Claimants who brought an unsuccessful £1bn claim that would have effectively brought the National Lottery to a standstill have been told they must face the full force of costs consequences.
Mrs Justice Joanna Smith DBE ruled in The New Lottery Company Ltd & Anor v The Gambling Commission that the claimants should pay indemnity costs for the entirety of the claim after its ‘serious and highly unreasonable’ conduct of the case.
The claimant company made a late bid to reduce its costs liability by 20% - which would have amounted to slicing around £4m from the bill – but the judge said there was no basis for this argument.
The New Lottery Company had challenged the Gambling Commission’s handling of the competition for a National Lottery licence following its awarding to a different company in 2022. It was billed as the ‘most financially significant procurement process in UK history’.
The judge described how there were numerous serious and wide-ranging allegations of impropriety and dishonesty made over an extended period of time. Many were dropped shortly before or at the trial in ‘wholly unsatisfactory and unreasonable circumstances’, with Smith dismissing the remainder in a judgment earlier this year.
By the end of the trial, the list of 81 issues had been substantially reduced, often without any proper notice being given to the other parties.

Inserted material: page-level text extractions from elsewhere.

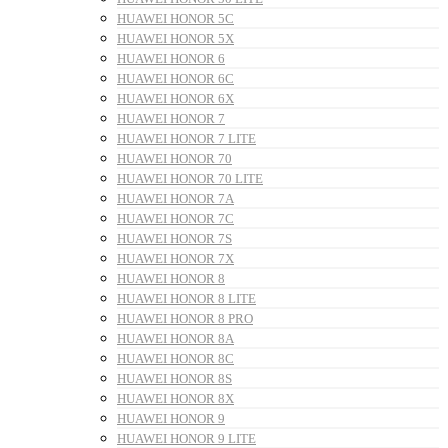
HUAWEI HONOR 5C
HUAWEI HONOR 5X
HUAWEI HONOR 6
HUAWEI HONOR 6C
HUAWEI HONOR 6X
HUAWEI HONOR 7
HUAWEI HONOR 7 LITE
HUAWEI HONOR 70
HUAWEI HONOR 70 LITE
HUAWEI HONOR 7A
HUAWEI HONOR 7C
HUAWEI HONOR 7S
HUAWEI HONOR 7X
HUAWEI HONOR 8
HUAWEI HONOR 8 LITE
HUAWEI HONOR 8 PRO
HUAWEI HONOR 8A
HUAWEI HONOR 8C
HUAWEI HONOR 8S
HUAWEI HONOR 8X
HUAWEI HONOR 9
HUAWEI HONOR 9 LITE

The judge said: ‘No explanation has ever been provided by the claimants for their abandonment of any of the issues, nor has any reason been given by them for what I consider to be a cavalier and highly unusual and unreasonable way of proceeding.’
The scale of the abandonments caused significant disruption to the court and to other parties and prejudice to the defendants, as they accrued costs trying to address issues which would then be dropped.
The judge said allegations advanced were ‘weak and speculative’ from the outset and doomed to fail years before the trial.
Addressing the costs consequences, the claimants said the court could ‘salami slice’ orders by dividing costs by reference to individual issues or periods of time. This was rejected as the defendants had been forced to spend money throughout the case dealing with the fluctuating allegations.
‘The pleadings were inadequate and unparticularised from the outset, the claims were weak and none of these issues was remedied prior to trial,’ added the judge.
‘It plainly warrants an order for indemnity costs in relation to the entirety of the proceedings… there is a need to mark disapproval on the part of the court of such extraordinary conduct by the making of such an order.’
Having established that the claimants will pay the defendants’ costs in full, those costs will now go to assessment.